___ RECORDS SUPPLIED

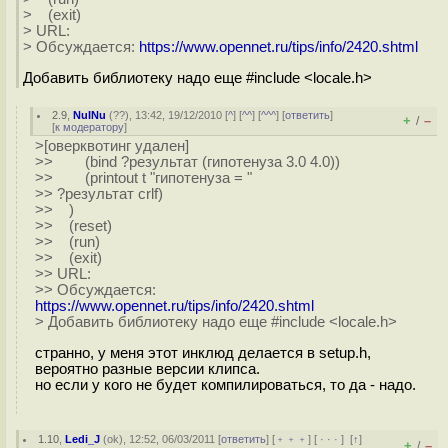
> (exit)
> URL:
> Обсуждается:
https://www.opennet.ru/tips/info/2420.shtml
Добавить библиотеку надо еще #include <locale.h>
2.9
,
NuINu
(
??
), 13:42, 19/12/2010 [
^
] [
^^
] [
^^^
] [
ответить
]
+
–
/
[
к модератору
]
>[оверквотинг удален]
>> (bind ?результат (гипотенуза 3.0 4.0))
>> (printout t "гипотенуза = "
>> ?результат crlf)
>> )
>> (reset)
>> (run)
>> (exit)
>> URL:
>> Обсуждается:
https://www.opennet.ru/tips/info/2420.shtml
> Добавить библиотеку надо еще #include <locale.h>
странно, у меня этот инклюд делается в setup.h,
вероятно разные версии клипса.
но если у кого не будет компилироваться, то да - надо.
1.10
,
Ledi_J
(
ok
), 12:52, 06/03/2011 [
ответить
] [
﹢﹢﹢
] [
· · ·
]
[
↑
]
+
–
/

______

**TO DO**
Reproduce the material above in full, exactly, with no images.

**EXERCISE ANSWER**
> (exit)
> URL:
> Обсуждается:
https://www.opennet.ru/tips/info/2420.shtml
Добавить библиотеку надо еще #include <locale.h>
2.9
,
NuINu
(
??
), 13:42, 19/12/2010 [
^
] [
^^
] [
^^^
] [
ответить
]
+
–
/
[
к модератору
]
>[оверквотинг удален]
>> (bind ?результат (гипотенуза 3.0 4.0))
>> (printout t "гипотенуза = "
>> ?результат crlf)
>> )
>> (reset)
>> (run)
>> (exit)
>> URL:
>> Обсуждается:
https://www.opennet.ru/tips/info/2420.shtml
> Добавить библиотеку надо еще #include <locale.h>
странно, у меня этот инклюд делается в setup.h,
вероятно разные версии клипса.
но если у кого не будет компилироваться, то да - надо.
1.10
,
Ledi_J
(
ok
), 12:52, 06/03/2011 [
ответить
] [
﹢﹢﹢
] [
· · ·
]
[
↑
]
+
–
/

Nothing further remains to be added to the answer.